• What the task asks
Copy out exactly the stretch below, from the line with "Being Free Music Video" through the line with "Kevin Martin", both included; the pictures stay out.

• Raw data
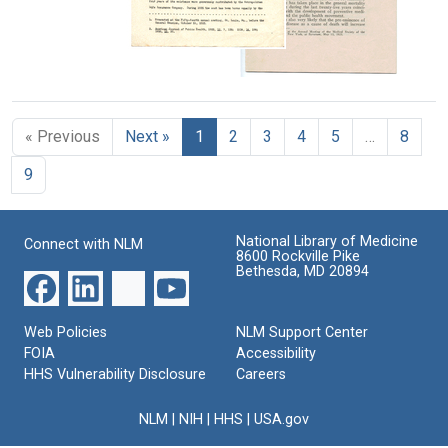
James),
Creator:
Stand?
&amp;
Creator:
Practice
1880-
Wells,
Brothers
American
Publisher:
1949
Thomas
Fifth
Public
Survey
Report
B.
Statistical
Health
of
Associates
(Thomas
Aspects
the
Association.
of
Bucklin),
Committee
« Previous
Next »
1
2
3
4
5
…
8
the
Committee
1875-
on
Problem
on
Municipal
1944
9
of
Health
Administrative
Organic
Department
Practice
Heart
Practices,
Disease
National Library of Medicine
American
Connect with NLM
8600 Rockville Pike
Creator:
Public
Bethesda, MD 20894
Health
Dublin,
Association
Louis
Creator:
Web Policies
NLM Support Center
I.
American
FOIA
Accessibility
(Louis
HHS Vulnerability Disclosure
Careers
Public
Israel),
Health
1882-
NLM
|
NIH
|
HHS
|
USA.gov
Association.
1969.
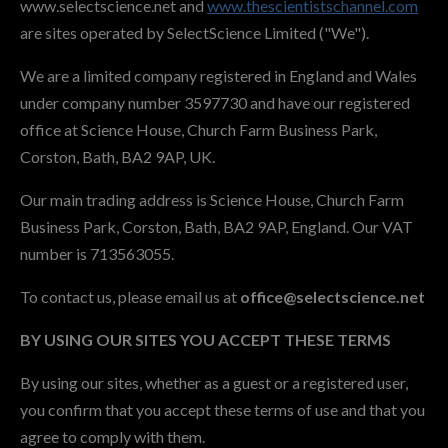
www.selectscience.net and
www.thescientistschannel.com
are sites operated by SelectScience Limited ("We").
We are a limited company registered in England and Wales
under company number 3597730 and have our registered
office at Science House, Church Farm Business Park,
Corston, Bath, BA2 9AP, UK.
Our main trading address is Science House, Church Farm
Business Park, Corston, Bath, BA2 9AP, England. Our VAT
number is 713563055.
To contact us, please email us at
office@selectscience.net
BY USING OUR SITES YOU ACCEPT THESE TERMS
By using our sites, whether as a guest or a registered user,
you confirm that you accept these terms of use and that you
agree to comply with them.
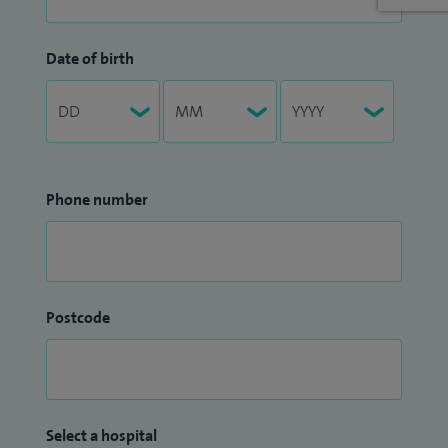
Date of birth
Phone number
Postcode
Select a hospital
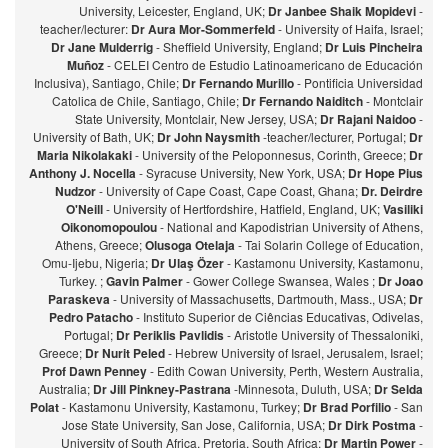
University, Leicester, England, UK;
Dr Janbee Shaik Mopidevi
-
teacher/lecturer:
Dr Aura Mor-Sommerfeld
- University of Haifa, Israel;
Dr Jane Mulderrig
- Sheffield University, England;
Dr Luis Pincheira
Muñoz
- CELEI Centro de Estudio Latinoamericano de Educación
Inclusiva), Santiago, Chile;
Dr Fernando Murillo
- Pontificia Universidad
Catolica de Chile, Santiago, Chile;
Dr Fernando Naiditch
- Montclair
State University, Montclair, New Jersey, USA;
Dr Rajani Naidoo
-
University of Bath, UK;
Dr John Naysmith
-teacher/lecturer, Portugal;
Dr
Maria Nikolakaki
- University of the Peloponnesus, Corinth, Greece;
Dr
Anthony J. Nocella
- Syracuse University, New York, USA;
Dr Hope Pius
Nudzor
- University of Cape Coast, Cape Coast, Ghana;
Dr. Deirdre
O'Neill
- University of Hertfordshire, Hatfield, England, UK;
Vasiliki
Oikonomopoulou
- National and Kapodistrian University of Athens,
Athens, Greece;
Olusoga Otelaja
- Tai Solarin College of Education,
Omu-Ijebu, Nigeria;
Dr Ulaş Özer
- Kastamonu University, Kastamonu,
Turkey. ;
Gavin Palmer
- Gower College Swansea, Wales ;
Dr Joao
Paraskeva
- University of Massachusetts, Dartmouth, Mass., USA;
Dr
Pedro Patacho
- Instituto Superior de Ciências Educativas, Odivelas,
Portugal;
Dr Periklis Pavlidis
- Aristotle University of Thessaloniki,
Greece;
Dr Nurit Peled
- Hebrew University of Israel, Jerusalem, Israel;
Prof Dawn Penney
- Edith Cowan University, Perth, Western Australia,
Australia;
Dr Jill Pinkney-Pastrana
-Minnesota, Duluth, USA;
Dr Selda
Polat
- Kastamonu University, Kastamonu, Turkey;
Dr Brad Porfilio
- San
Jose State University, San Jose, California, USA;
Dr Dirk Postma
-
University of South Africa, Pretoria, South Africa;
Dr Martin Power
-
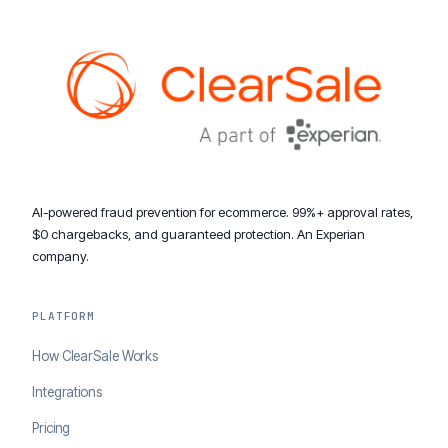
AI-powered fraud prevention for ecommerce. 99%+ approval rates,
$0 chargebacks, and guaranteed protection. An Experian
company.
PLATFORM
How ClearSale Works
Integrations
Pricing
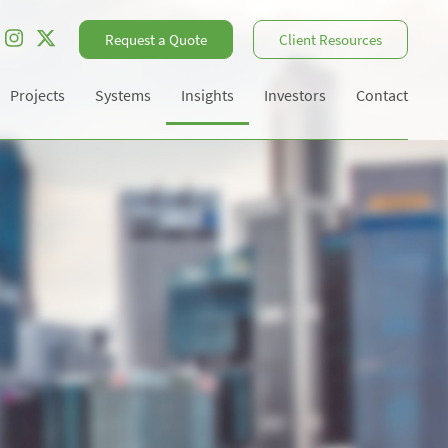
Request a Quote
Client Resources
Projects
Systems
Insights
Investors
Contact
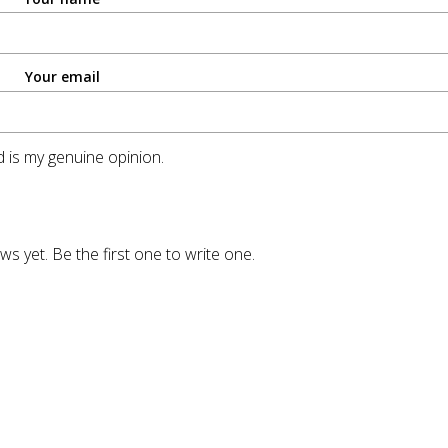
Your email
 is my genuine opinion.
ws yet. Be the first one to write one.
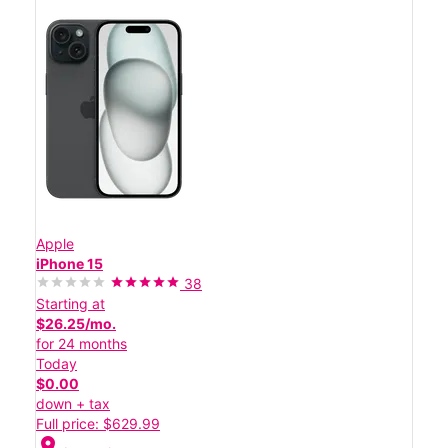
Apple
iPhone 15
38
Starting at
$26.25/mo.
for 24 months
Today
$0.00
down + tax
Full price: $629.99
location_on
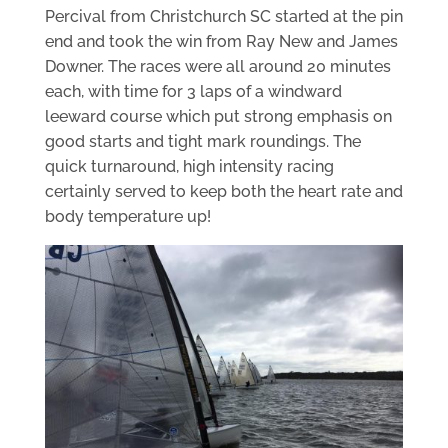
Percival from Christchurch SC started at the pin
end and took the win from Ray New and James
Downer. The races were all around 20 minutes
each, with time for 3 laps of a windward
leeward course which put strong emphasis on
good starts and tight mark roundings. The
quick turnaround, high intensity racing
certainly served to keep both the heart rate and
body temperature up!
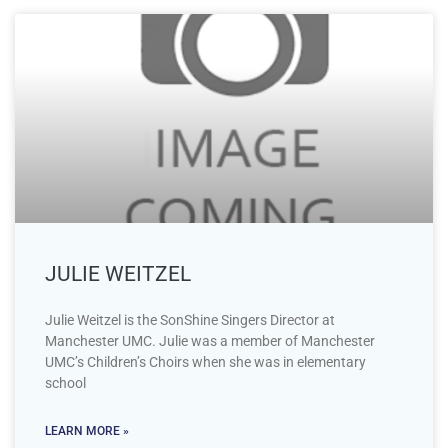
JULIE WEITZEL
Julie Weitzel is the SonShine Singers Director at
Manchester UMC. Julie was a member of Manchester
UMC’s Children’s Choirs when she was in elementary
school
LEARN MORE »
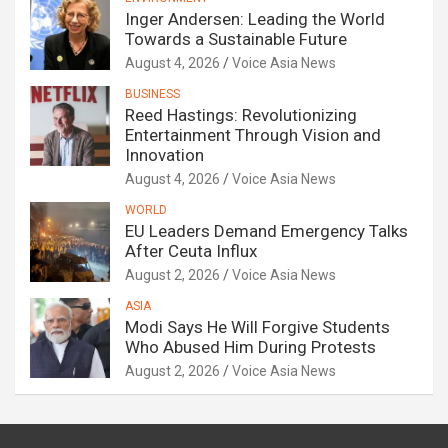
Inger Andersen: Leading the World
Towards a Sustainable Future
August 4, 2026
Voice Asia News
BUSINESS
Reed Hastings: Revolutionizing
Entertainment Through Vision and
Innovation
August 4, 2026
Voice Asia News
WORLD
EU Leaders Demand Emergency Talks
After Ceuta Influx
August 2, 2026
Voice Asia News
ASIA
Modi Says He Will Forgive Students
Who Abused Him During Protests
August 2, 2026
Voice Asia News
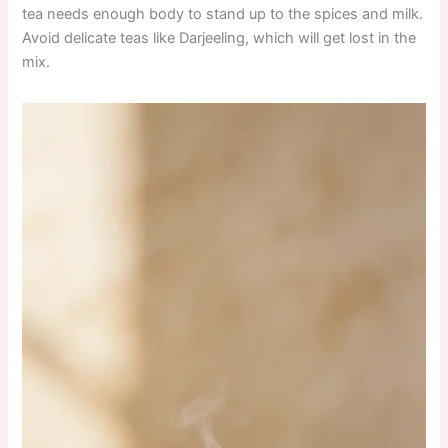
tea needs enough body to stand up to the spices and milk.
Avoid delicate teas like Darjeeling, which will get lost in the
mix.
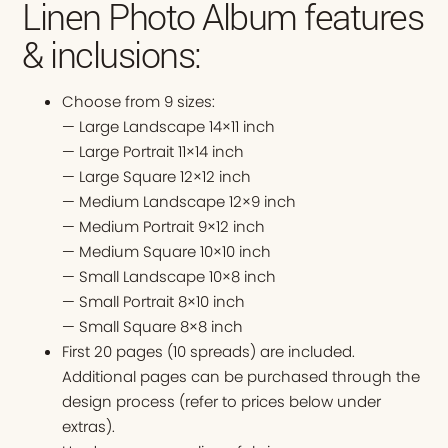
Linen Photo Album features
& inclusions:
Choose from 9 sizes:
— Large Landscape 14×11 inch
— Large Portrait 11×14 inch
— Large Square 12×12 inch
— Medium Landscape 12×9 inch
— Medium Portrait 9×12 inch
— Medium Square 10×10 inch
— Small Landscape 10×8 inch
— Small Portrait 8×10 inch
— Small Square 8×8 inch
First 20 pages (10 spreads) are included.
Additional pages can be purchased through the
design process (refer to prices below under
extras).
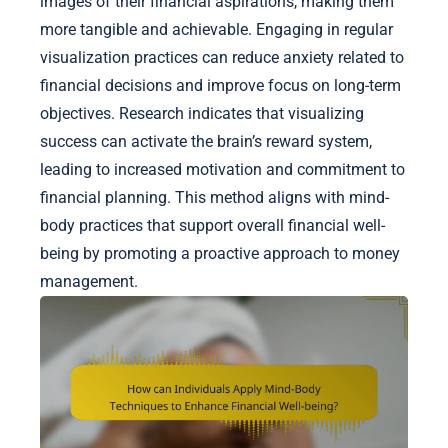
images of their financial aspirations, making them
more tangible and achievable. Engaging in regular
visualization practices can reduce anxiety related to
financial decisions and improve focus on long-term
objectives. Research indicates that visualizing
success can activate the brain’s reward system,
leading to increased motivation and commitment to
financial planning. This method aligns with mind-
body practices that support overall financial well-
being by promoting a proactive approach to money
management.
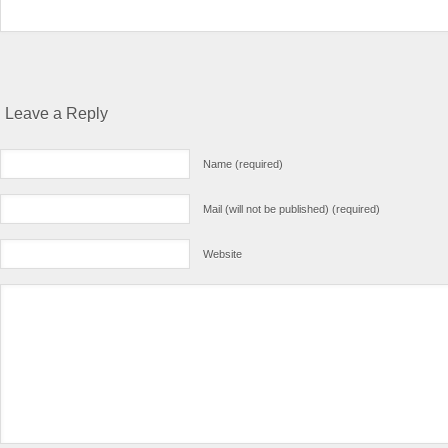
Leave a Reply
Name (required)
Mail (will not be published) (required)
Website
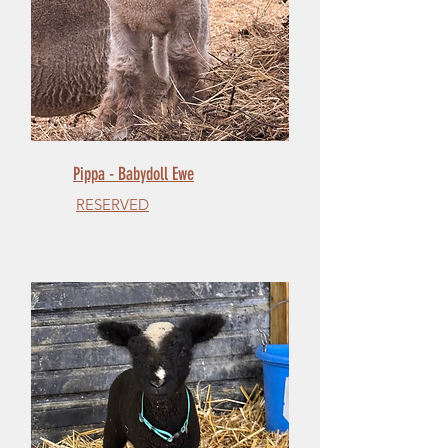
Pippa - Babydoll Ewe
RESERVED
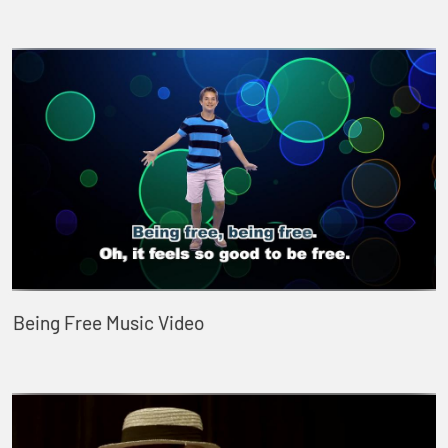
Being Free Music Video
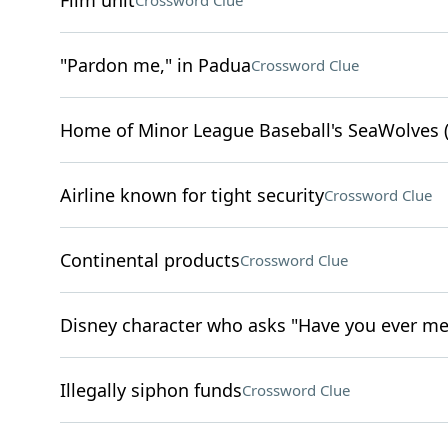
Film unit
Crossword Clue
"Pardon me," in Padua
Crossword Clue
Home of Minor League Baseball's SeaWolves (
Airline known for tight security
Crossword Clue
Continental products
Crossword Clue
Disney character who asks "Have you ever me
Illegally siphon funds
Crossword Clue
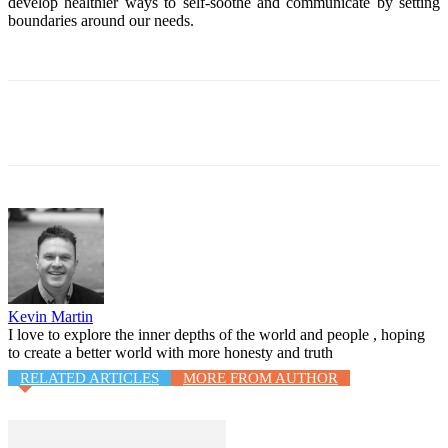
develop healthier ways to self-soothe and communicate by setting
boundaries around our needs.
Facebook
Twitter
WhatsApp
Email
Kevin Martin
I love to explore the inner depths of the world and people , hoping
to create a better world with more honesty and truth
RELATED ARTICLES
MORE FROM AUTHOR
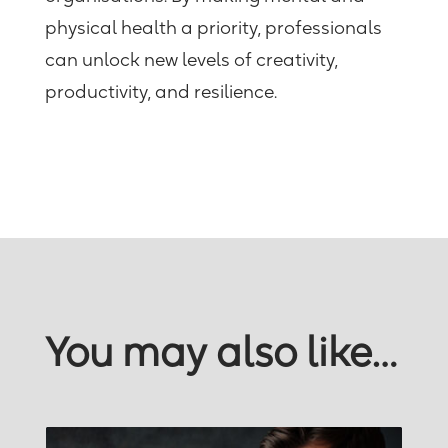
physical health a priority, professionals
can unlock new levels of creativity,
productivity, and resilience.
You may also like…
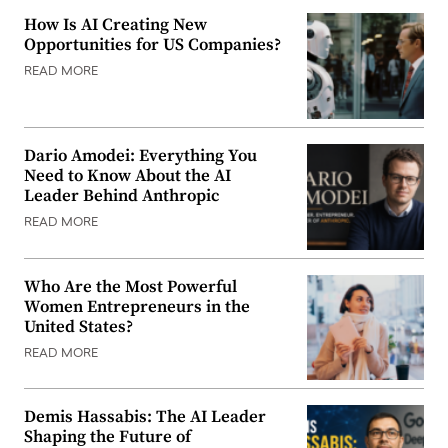
How Is AI Creating New
Opportunities for US Companies?
READ MORE
Dario Amodei: Everything You
Need to Know About the AI
Leader Behind Anthropic
READ MORE
Who Are the Most Powerful
Women Entrepreneurs in the
United States?
READ MORE
Demis Hassabis: The AI Leader
Shaping the Future of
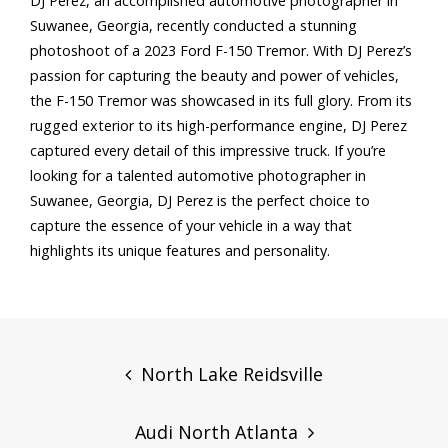
DJ Perez, an accomplished automotive photographer in
Suwanee, Georgia, recently conducted a stunning
photoshoot of a 2023 Ford F-150 Tremor. With DJ Perez’s
passion for capturing the beauty and power of vehicles,
the F-150 Tremor was showcased in its full glory. From its
rugged exterior to its high-performance engine, DJ Perez
captured every detail of this impressive truck. If you’re
looking for a talented automotive photographer in
Suwanee, Georgia, DJ Perez is the perfect choice to
capture the essence of your vehicle in a way that
highlights its unique features and personality.
Post
navigation
North Lake Reidsville
Audi North Atlanta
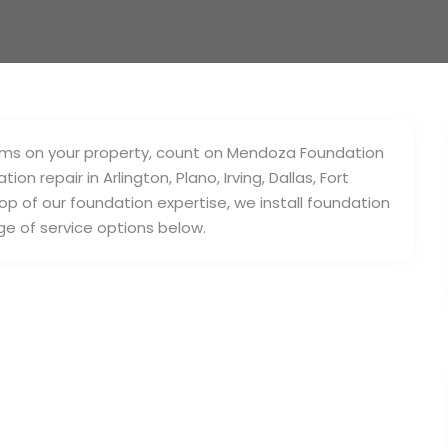
blems on your property, count on Mendoza Foundation
n repair in Arlington, Plano, Irving, Dallas, Fort
p of our foundation expertise, we install foundation
ge of service options below.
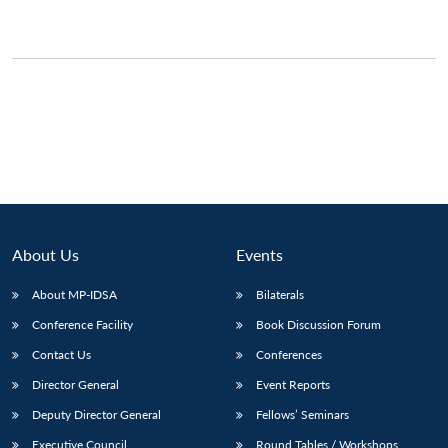
About Us
Events
About MP-IDSA
Bilaterals
Conference Facility
Book Discussion Forum
Contact Us
Conferences
Director General
Event Reports
Deputy Director General
Fellows’ Seminars
Executive Council
Round Tables / Workshops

• Your solution
Being Free Music Video
Film unit
Crossword Clue
"Pardon me," in Padua
Crossword Clue
Home of Minor League Baseball's SeaWolves (
Airline known for tight security
Crossword Clue
Continental products
Crossword Clue
Disney character who asks "Have you ever me
Illegally siphon funds
Crossword Clue
develop healthier ways to self-soothe and communicate by setting
boundaries around our needs.
Facebook
Twitter
WhatsApp
Email
Kevin Martin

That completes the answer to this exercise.